Darcy, the retreat organizer, had found me by googling “Christian Nutritionist.” It’s by the grace of God and a whole lot of faith, that I was there to be found. When God was working on my heart to become The Christian Nutritionist I resisted. I’d always loved God (albeit in an obligatory way,) gone to church and to Bible study…. but I’ve never been overt in my faith. I was like - my friends are going to wonder what’s happened if all of a sudden I start talking about Jesus all of the time! Plus, I’m no Bible scholar nor evangelist and, quite frankly, I didn’t want to be. Even still, I had the overpowering sense that this was what I was supposed to do and, so, for once in my life, I let my faith be bigger than my fear. And, now, here God was dropping a big ‘ol validating blessing right in my lap. An opportunity that would have never come my way had I not followed His lead.

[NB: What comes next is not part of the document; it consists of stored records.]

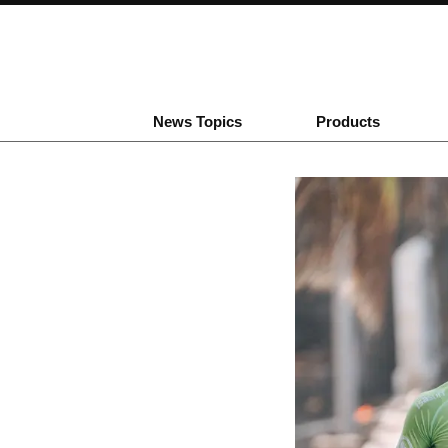
News Topics
Products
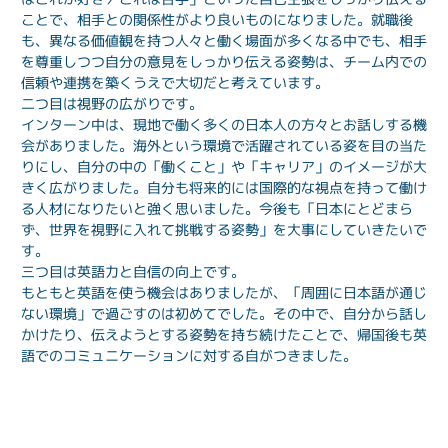
ことで、相手との関係性がより良いものになりました。就職後
も、異なる価値観を持つ人々と働く場面が多くなる中でも、相手
を尊重しつつ自分の意見をしっかり伝える姿勢は、チーム内での
信頼や連携を築くうえで大切だと考えています。
二つ目は視野の広がりです。
インターン中は、現地で働く多くの日本人の方々とお話しする機
会がありました。海外という環境で活躍されている姿を目の当た
りにし、自分の中の「働くこと」や「キャリア」のイメージが大
きく広がりました。自分も将来的には国際的な視点を持って働け
る人材になりたいと強く思いました。今後も「日本にとどまら
ず、世界を視野に入れて挑戦する姿勢」を大事にしていきたいで
す。
三つ目は英語力と自信の向上です。
もともと英語を使う機会はありましたが、「周囲に日本語が通じ
ない環境」で過ごすのは初めてでした。その中で、自分から話し
かけたり、伝えようとする姿勢を持ち続けたことで、帰国後も英
語でのコミュニケーションに対する自がつきました。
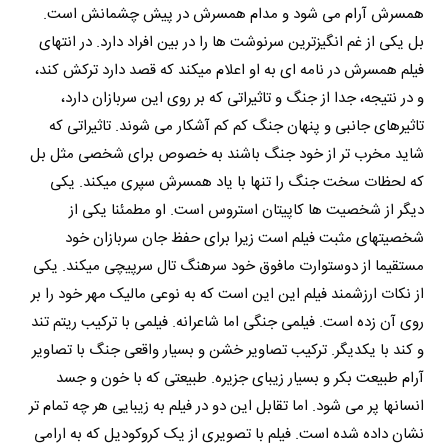
همسرش آرام می شود و مدام همسرش در پیش چشمانش است.
بل یکی از غم انگیزترین سرنوشت ها را در بین افراد دارد. در انتهای
فیلم همسرش در نامه ای به او اعلام میکند که قصد دارد ترکش کند،
و در نتیجه، جدا از جنگ و تاثیراتی که بر روی این سربازان دارد،
تاثیرهای جانبی و پنهان جنگ کم کم آشکار می شوند. تاثیراتی که
شاید مخرب تر از خود جنگ باشند به خصوص برای شخصی مثل بل
که لحظات سخت جنگ را تنها با یاد همسرش سپری میکند. یکی
دیگر از شخصیت ها کاپیتان استروس است. او مطمئنا یکی از
شخصیتهای مثبت فیلم است زیرا برای حفظ جان سربازان خود
مستقیما از دوستوارت مافوق خود سرهنگ تال سرپیچی میکند. یکی
از نکات ارزشمند فیلم این این است که به نوعی مالیک مهر خود را بر
روی آن زده است. فیلمی جنگی اما شاعرانه. فیلمی با ترکیب ریتم تند
و کند با یکدیگر. ترکیب تصاویر خشن و بسیار واقعی جنگ با تصاویر
آرام طبیعت بکر و بسیار زیبای جزیره. طبیعتی که با خون و جسد
انسانها پر می شود. اما تقابل این دو در فیلم به زیبایی هر چه تمام تر
نشان داده شده است. فیلم با تصویری از یک کروکودیل که به ارامی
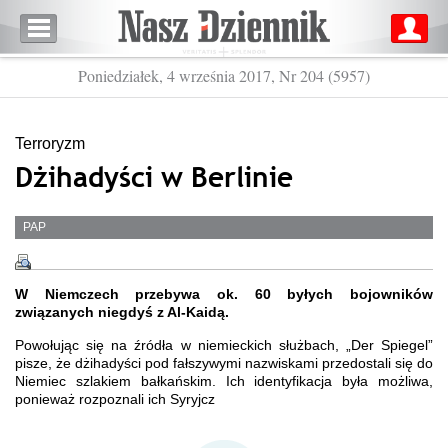
Poniedziałek, 4 września 2017, Nr 204 (5957)
Terroryzm
Dżihadyści w Berlinie
PAP
W Niemczech przebywa ok. 60 byłych bojowników
związanych niegdyś z Al-Kaidą.
Powołując się na źródła w niemieckich służbach, „Der Spiegel”
pisze, że dżihadyści pod fałszywymi nazwiskami przedostali się do
Niemiec szlakiem bałkańskim. Ich identyfikacja była możliwa,
ponieważ rozpoznali ich Syryjcz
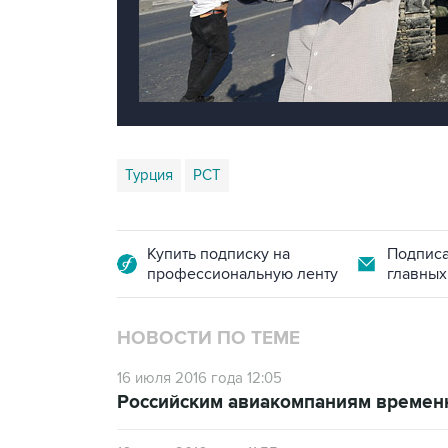
Турция
РСТ
Купить подписку на
Подписа
профессиональную ленту
главных
НОВОСТИ ПО ТЕМЕ
16 июля 2016 года 12:05
Российским авиакомпаниям временн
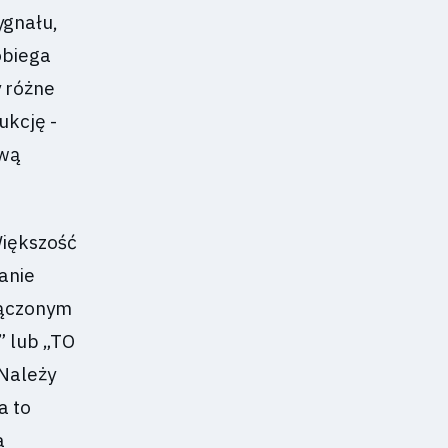
ygnału,
obiega
y różne
ukcję -
ową
Większość
anie
łączonym
” lub „TO
Należy
a to
a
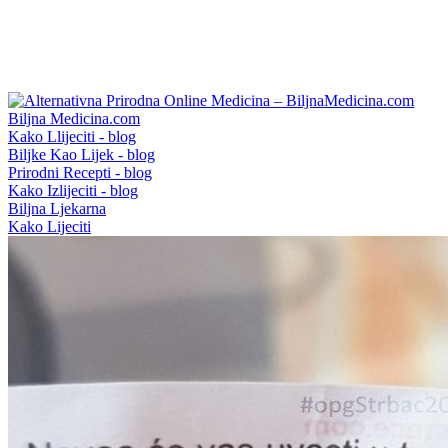
Biljna Medicina.com
Kako Llijeciti - blog
Biljke Kao Lijek - blog
Prirodni Recepti - blog
Kako Izlijeciti - blog
Biljna Ljekarna
Kako Lijeciti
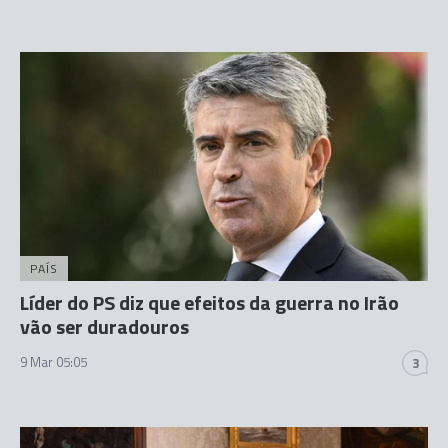
PAÍS
Líder do PS diz que efeitos da guerra no Irão
vão ser duradouros
9 Mar 05:05
3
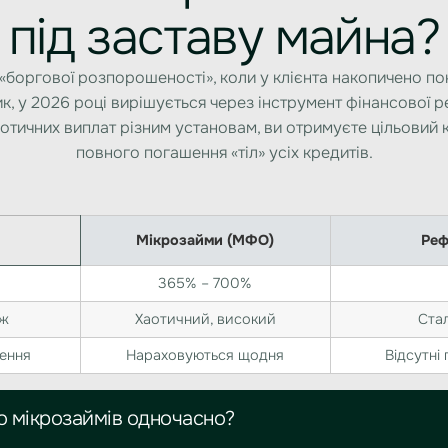
під заставу майна?
 «боргової розпорошеності», коли у клієнта накопичено по
к, у 2026 році вирішується через інструмент фінансової реа
аотичних виплат різним установам, ви отримуєте цільовий к
повного погашення «тіл» усіх кредитів.
Мікрозайми (МФО)
Реф
365% – 700%
іж
Хаотичний, високий
Стал
ення
Нараховуються щодня
Відсутні
о мікрозаймів одночасно?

What awaited me inside of a perfectly-shingled, classically styled Nantucket house was the warmth of praise music, wafts of bison chili and hugs from twenty women I’d never met. I was overwhelmed, blindsided and instantly comfortable all at the same time. Jesus Camp pulled a level of love out of me that I would have never anticipated. Here I thought I was going to add to everyone else’s experience but they were all pouring into mine.
And Darcy. Wow. A wealthy Conneticut-born woman who had been sexually abused, married and divorced twice, mothered two sons, lost all of her money, started a successful hat business, became wealthy again, partied with the jet set, moved in elite social circles….but felt empty. So empty. One night she fell in a heap on her staircase, wearing a ball gown, crying rivers of mascara and asking God if this was all there was to life. That was a turning point.
Darcy pledged her life to Christ in a very public, Pentecostal baptismal ceremony and hasn’t stopped setting the world on fire since.
She felt called to use her newly purchased investment property, a 4-acre estate bordering a nature preserve off the Atlantic Ocean, to host a retreat. She didn’t know exactly what it would look like, but she followed God’s lead and started inviting women with whom she’d attended Charis Bible College and Compassion International trips to Africa. She filled it in with a few other women she knew and then, randomly, me. Jesus Camp was born.
We spent our days in praise and worship, Biblical and health teachings (all led and taught by the attendees), eating Real Food, exploring the island and enjoying fellowship.
I’ve now been to five retreats and had the blessing of spending five weeks with my family on this incredible property.
You may be wondering what the heck this has to do with a Capsule Wardrobe. Well, imagine my surprise to observe Darcy, this total powerhouse of a woman who can afford whatever she likes, wear practically the same thing day after day, year after year, pretty much every time I see her. Her go-to uniform: a striped Peter Beaton nautical shirt, khaki pants, vest and either boots or wedges. This did not go unnoticed by me that first year as I had recently read the book that had exposed me to the concept of a Capsule Wardrobe. Darcy gave us all the same Peter Beaton shirts from her shop along with boots and hats our first year there. She’s always generous and has Jesus Camp swag for us. :-)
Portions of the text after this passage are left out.